Now, people have a lot
of misconceptions about science –

about how it works and what it is.

A big one is that science
is just a big old pile of facts.

But that’s not true –
that’s not even the goal of science.

Science is a process.

It’s a way of thinking.

Gathering facts is just a piece of it,
but it’s not the goal.

The ultimate goal of science
is to understand objective reality

the best way we know how,

and that’s based on evidence.

The problem here
is that people are flawed.

We can be fooled –

we’re really good at fooling ourselves.

And so baked into this process
is a way of minimizing our own bias.

So sort of boiled down
more than is probably useful,

here’s how this works.

If you want to do some science,

what you want to do
is you want to observe something …

say, “The sky is blue. Hey, I wonder why?”

You question it.

The next thing you do is you come up
with an idea that may explain it:

a hypothesis.

Well, you know what?

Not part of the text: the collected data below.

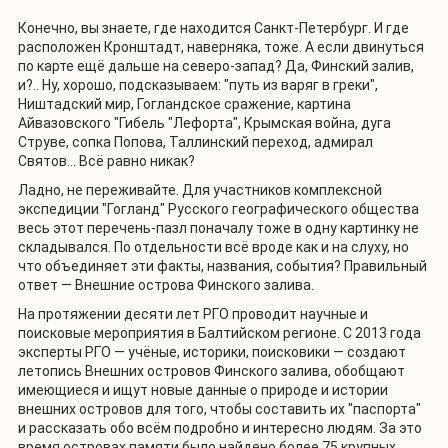
Конечно, вы знаете, где находится Санкт-Петербург. И где
расположен Кронштадт, наверняка, тоже. А если двинуться
по карте ещё дальше на северо-запад? Да, Финский залив,
и?.. Ну, хорошо, подсказываем: "путь из варяг в греки",
Ништадский мир, Гогландское сражение, картина
Айвазовского "Гибель "Лефорта", Крымская война, дуга
Струве, сопка Попова, Таллинский переход, адмирал
Святов… Всё равно никак?
Ладно, не переживайте. Для участников комплексной
экспедиции "Гогланд" Русского географического общества
весь этот перечень-пазл поначалу тоже в одну картинку не
складывался. По отдельности всё вроде как и на слуху, но
что объединяет эти факты, названия, события? Правильный
ответ — Внешние острова Финского залива.
На протяжении десяти лет РГО проводит научные и
поисковые мероприятия в Балтийском регионе. С 2013 года
эксперты РГО — учёные, историки, поисковики — создают
летопись Внешних островов Финского залива, обобщают
имеющиеся и ищут новые данные о природе и истории
внешних островов для того, чтобы составить их "паспорта"
и рассказать обо всём подробно и интересно людям. За это
время островах памяти было найдено более 75 крупных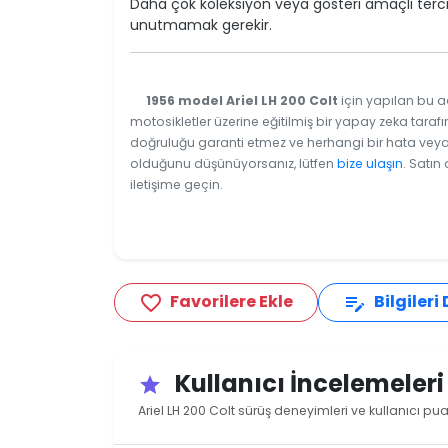
Daha çok koleksiyon veya gösteri amaçlı terci
unutmamak gerekir.
1956 model Ariel LH 200 Colt
için yapılan bu a
motosikletler üzerine eğitilmiş bir yapay zeka tarafı
doğruluğu garanti etmez ve herhangi bir hata veya e
olduğunu düşünüyorsanız, lütfen
bize ulaşın
. Satın
iletişime geçin.
Favorilere Ekle
Bilgileri
favorite_border
edit_note
Kullanıcı İncelemeler
star
Ariel LH 200 Colt sürüş deneyimleri ve kullanıcı pua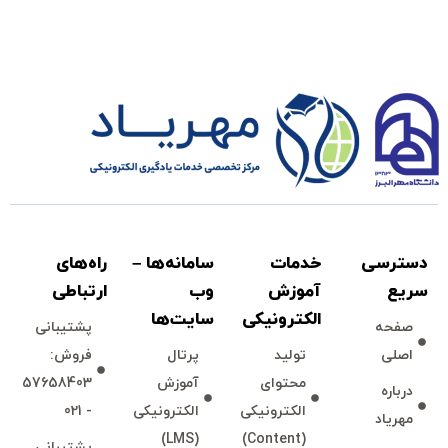
دسترسی
خدمات
سامانه‌ها –
راه‌های
سريع
آموزش
وب
ارتباطی
الكترونیكی
سايت‌ها
صفحه
پشتيبانی
اصلی
توليد
پرتال
فروش:
محتوای
آموزش
57658403
درباره
الكترونیكی
الكترونیكی
- 021
مهرياد
(LMS)
(Content)
پشتيبانی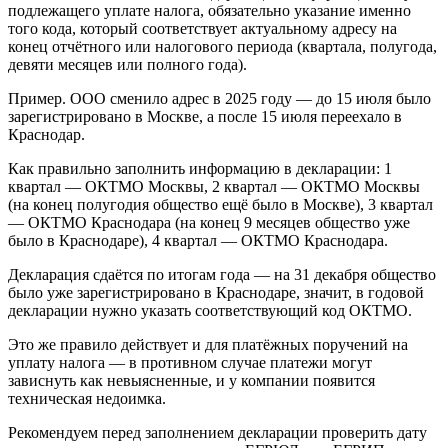
подлежащего уплате налога, обязательно указание именно
того кода, который соответствует актуальному адресу на
конец отчётного или налогового периода (квартала, полугода,
девяти месяцев или полного года).
Пример. ООО сменило адрес в 2025 году — до 15 июля было
зарегистрировано в Москве, а после 15 июля переехало в
Краснодар.
Как правильно заполнить информацию в декларации: 1
квартал — ОКТМО Москвы, 2 квартал — ОКТМО Москвы
(на конец полугодия общество ещё было в Москве), 3 квартал
— ОКТМО Краснодара (на конец 9 месяцев общество уже
было в Краснодаре), 4 квартал — ОКТМО Краснодара.
Декларация сдаётся по итогам года — на 31 декабря общество
было уже зарегистрировано в Краснодаре, значит, в годовой
декларации нужно указать соответствующий код ОКТМО.
Это же правило действует и для платёжных поручений на
уплату налога — в противном случае платежи могут
зависнуть как невыясненные, и у компании появится
техническая недоимка.
Рекомендуем перед заполнением декларации проверить дату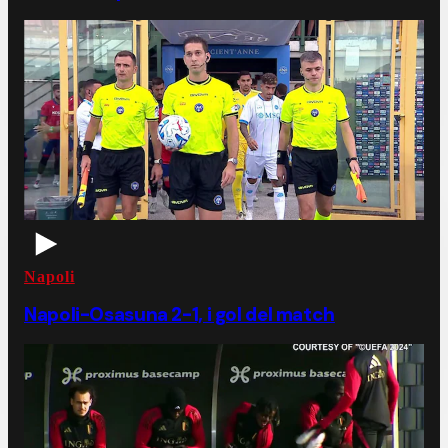
Napoli
Napoli-Osasuna 2-1, i gol del match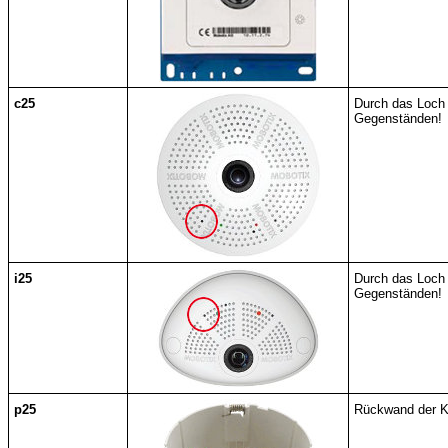
c25
Durch das Loch 
Gegenständen!
i25
Durch das Loch 
Gegenständen!
p25
Rückwand der Ka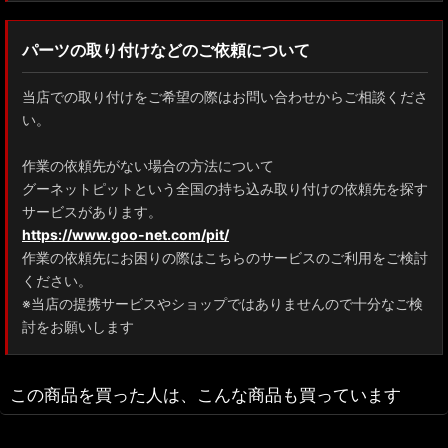
パーツの取り付けなどのご依頼について
当店での取り付けをご希望の際はお問い合わせからご相談くださ
い。
作業の依頼先がない場合の方法について
グーネットピットという全国の持ち込み取り付けの依頼先を探す
サービスがあります。
https://www.goo-net.com/pit/
作業の依頼先にお困りの際はこちらのサービスのご利用をご検討
ください。
※当店の提携サービスやショップではありませんので十分なご検
討をお願いします
この商品を買った人は、こんな商品も買っています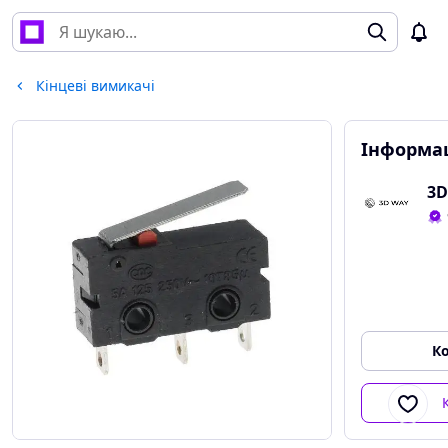
Кінцеві вимикачі
Інформац
3
К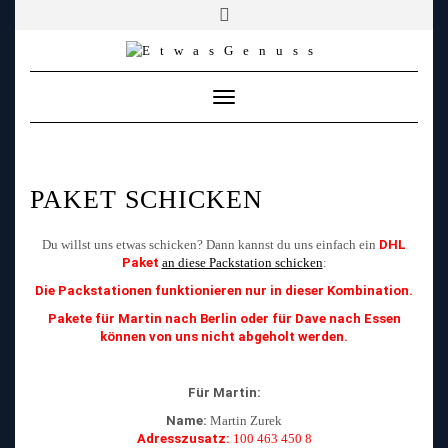
YOUTUBE
FACEBOOK
FACEBOOK
PATREON
INSTAGRAM
TIKTOK
TWITCH
Skip
to
content
Toggle
Navigation
PAKET SCHICKEN
Du willst uns etwas schicken? Dann kannst du uns einfach ein
DHL
Paket
an diese Packstation schicken
:
Die Packstationen funktionieren nur in dieser Kombination.
Pakete für Martin nach Berlin oder für Dave nach Essen
können von uns nicht abgeholt werden.
Für Martin:
Name:
Martin Zurek
Adresszusatz:
100 463 450 8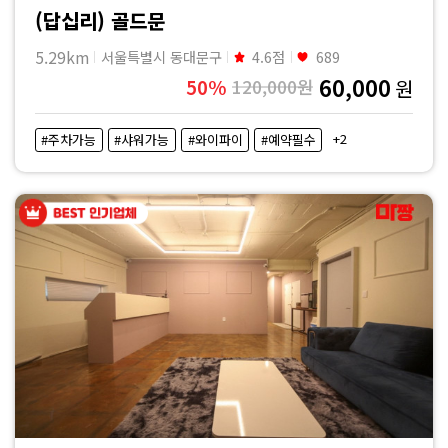
(답십리) 골드문
5.29km
서울특별시 동대문구
4.6점
689
60,000
50%
120,000원
원
+2
#주차가능
#샤워가능
#와이파이
#예약필수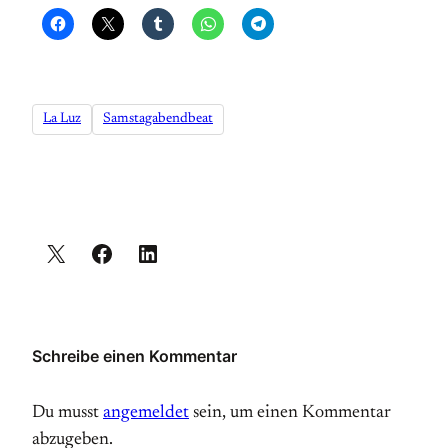
La Luz
Samstagabendbeat
Schreibe einen Kommentar
Du musst
angemeldet
sein, um einen Kommentar
abzugeben.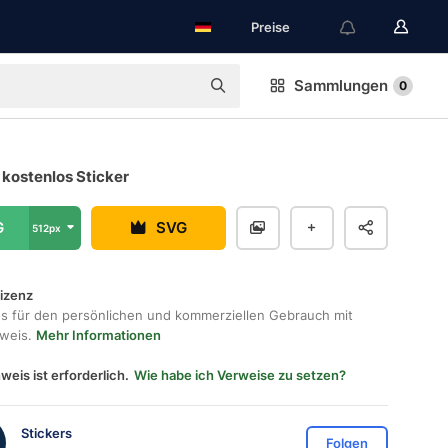
Preise
Sammlungen
0
kostenlos Sticker
G
SVG
512px
lizenz
os für den persönlichen und kommerziellen Gebrauch mit
hweis.
Mehr Informationen
weis ist erforderlich.
Wie habe ich Verweise zu setzen?
Stickers
Folgen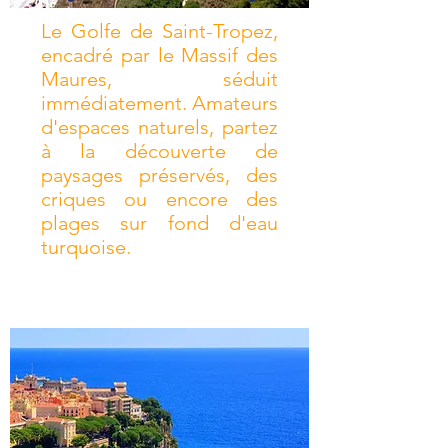
Le Golfe de Saint-Tropez,
encadré par le Massif des
Maures, séduit
immédiatement. Amateurs
d'espaces naturels, partez
à la découverte de
paysages préservés, des
criques ou encore des
plages sur fond d'eau
turquoise.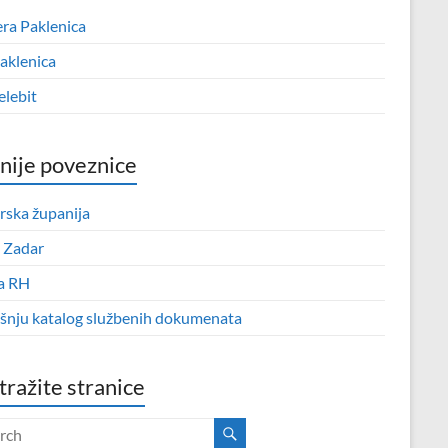
era Paklenica
aklenica
elebit
nije poveznice
rska županija
 Zadar
a RH
išnju katalog službenih dokumenata
tražite stranice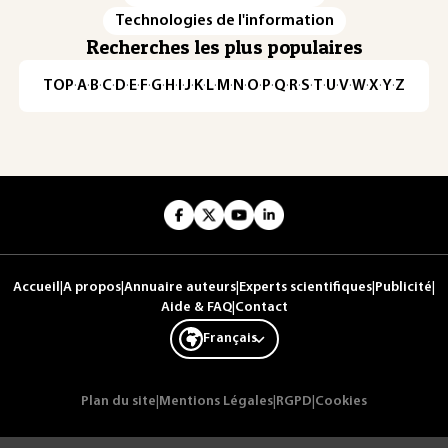
Technologies de l'information
Recherches les plus populaires
TOP
·
A
·
B
·
C
·
D
·
E
·
F
·
G
·
H
·
I
·
J
·
K
·
L
·
M
·
N
·
O
·
P
·
Q
·
R
·
S
·
T
·
U
·
V
·
W
·
X
·
Y
·
Z
Accueil
|
A propos
|
Annuaire auteurs
|
Experts scientifiques
|
Publicité
|
Aide & FAQ
|
Contact
Français
Plan du site
|
Mentions Légales
|
RGPD
|
Cookies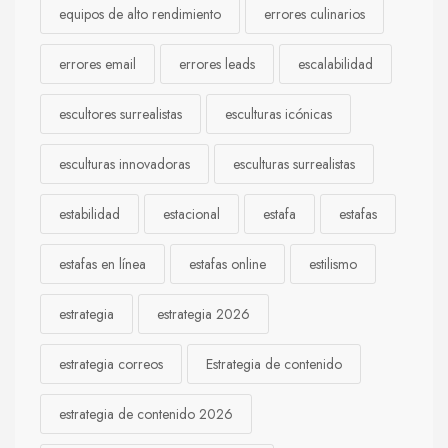
equipos de alto rendimiento
errores culinarios
errores email
errores leads
escalabilidad
escultores surrealistas
esculturas icónicas
esculturas innovadoras
esculturas surrealistas
estabilidad
estacional
estafa
estafas
estafas en línea
estafas online
estilismo
estrategia
estrategia 2026
estrategia correos
Estrategia de contenido
estrategia de contenido 2026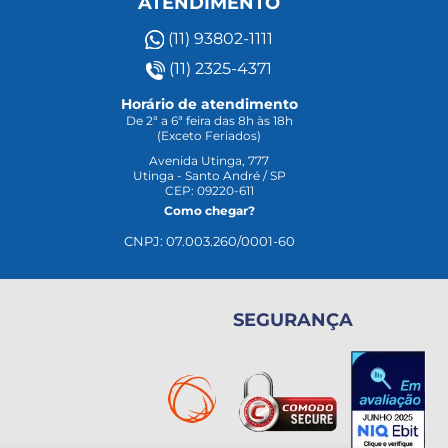
ATENDIMENTO
(11) 93802-1111
(11) 2325-4371
Horário de atendimento
De 2ª a 6ª feira das 8h às 18h
(Exceto Feriados)
Avenida Utinga, 777
Utinga - Santo André / SP
CEP: 09220-611
Como chegar?
CNPJ: 07.003.260/0001-60
SEGURANÇA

Oceans are blue.

Maybe the sky is reflecting
the colors from the ocean.

Great, but now you have to test it

so you predict what that might mean.

Your prediction would be,

“Well, if the sky is reflecting
the ocean color,

it will be bluer on the coasts

than it will be
in the middle of the country.”

OK, that’s fair enough,

but you’ve got to test that prediction

so you get on a plane,
you leave Denver on a nice gray day,

you fly to LA, you look up
and the sky is gloriously blue.

Hooray, your thesis is proven.

But is it really? No.

You’ve made one observation.

You need to think about your hypothesis,
think about how to test it

and do more than just one.

Maybe you could go
to a different part of the country

or a different part of the year

and see what the weather’s like then.

Another good idea
is to talk to other people.

They have different ideas,
different perspectives,

and they can help you.

This is what we call peer review.

And in fact that will probably also
save you a lot of money and a lot of time,

flying coast-to-coast
just to check the weather.

Now, what happens if your hypothesis
does a decent job but not a perfect job?

Well, that’s OK,

because what you can do
is you can modify it a little bit

and then go through
this whole process again –

make predictions, test them –

and as you do that over and over again,
you will hone this idea.

And if it gets good enough,

it may be accepted
by the scientific community,

at least provisionally,

as a good explanation of what’s going on,

at least until a better idea

or some contradictory
evidence comes along.

Now, part of this process
is admitting when you’re wrong.

And that can be really, really hard.

Science has its strengths and weaknesses

and they depend on this.

One of the strengths of science
is that it’s done by people,

and it’s proven itself
to do a really good job.

We understand the universe
pretty well because of science.

One of science’s weaknesses
is that it’s done by people,

and we bring a lot of baggage
along with us when we investigate things.

We are egotistical,

we are stubborn, we’re superstitious,

we’re tribal, we’re humans –

these are all human traits
and scientists are humans.

And so we have to be aware of that
when we’re studying science

and when we’re trying
to develop our theses.

But part of this whole thing,

part of this scientific process,

part of the scientific method,

is admitting when you’re wrong.

I know, I’ve been there.

Many years ago I was working
on Hubble Space Telescope,

and a scientist I worked with
came to me with some data,

and he said, “I think
there may be a picture

of a planet orbiting
another star in this data.”

We had not had any pictures taken
of planets orbiting other stars yet,

so if this were true,

then this would be the first one

and we would be the ones who found it.

That’s a big deal.

I was very excited,

so I just dug right into this data.

I spent a long time trying to figure out
if this thing were a planet or not.

The problem is planets are faint
and stars are bright,

so trying to get
the signal out of this data

was like trying to hear a whisper
in a heavy metal concert –

it was really hard.

I tried everything I could,

but after a month of working on this,

I came to a realization …
couldn’t do it.

I had to give up.

And I had to tell this other scientist,

“The data’s too messy.

We can’t say whether
this is a planet or not.”

And that was hard.

Then later on we got
follow-up observations with Hubble,

and it showed that it wasn’t a planet.

It was a background star
or galaxy, something like that.

Well, not to get too technical,
but that sucked.

(Laughter)

I was really unhappy about this.

But that’s part of it.

You have to say, “Look, you know,
we can’t do this with the data we have.”

And then I had to face up to the fact

that even the follow-up data
showed we were wrong.

Emotionally I was pretty unhappy.

But if a scientist
is doing their job correctly,

being wrong is not so bad

because that means
there’s still more stuff out there –

more things to figure out.

Scientists don’t love being wrong
but we love puzzles,

and the universe is
the biggest puzzle of them all.

Now having said that,

if you have a piece and it doesn’t fit
no matter how you move it,

jamming it in harder isn’t going to help.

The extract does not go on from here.